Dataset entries
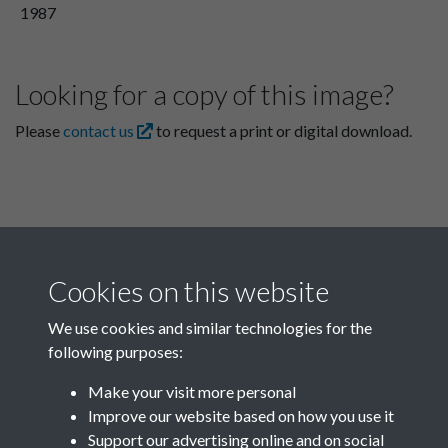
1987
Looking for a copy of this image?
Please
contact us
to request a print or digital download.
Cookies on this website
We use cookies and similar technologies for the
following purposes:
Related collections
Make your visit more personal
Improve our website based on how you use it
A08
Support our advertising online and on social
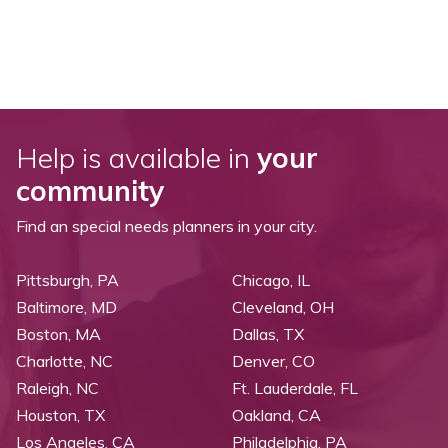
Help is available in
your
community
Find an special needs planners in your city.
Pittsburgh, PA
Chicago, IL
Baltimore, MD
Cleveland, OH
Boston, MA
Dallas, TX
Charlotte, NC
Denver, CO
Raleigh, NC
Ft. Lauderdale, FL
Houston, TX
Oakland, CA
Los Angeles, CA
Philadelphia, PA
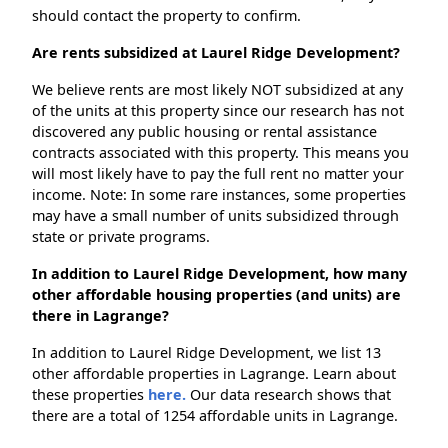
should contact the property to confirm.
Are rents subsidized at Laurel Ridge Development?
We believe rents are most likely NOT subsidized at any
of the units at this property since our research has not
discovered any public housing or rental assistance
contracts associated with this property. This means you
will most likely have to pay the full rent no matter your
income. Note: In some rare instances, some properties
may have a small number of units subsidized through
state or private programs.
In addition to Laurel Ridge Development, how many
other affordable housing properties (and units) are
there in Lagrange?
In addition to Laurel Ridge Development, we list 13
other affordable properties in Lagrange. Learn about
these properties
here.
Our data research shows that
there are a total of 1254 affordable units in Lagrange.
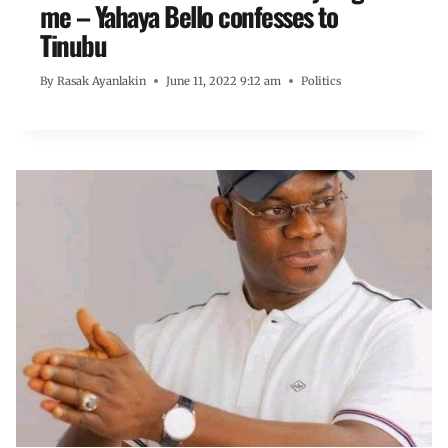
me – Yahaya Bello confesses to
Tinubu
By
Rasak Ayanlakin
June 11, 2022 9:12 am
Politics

Directions — Go through the records above. Copy each line in which the string "there" appears.

Response area —
there in Lagrange?
there are a total of 1254 affordable units in Lagrange.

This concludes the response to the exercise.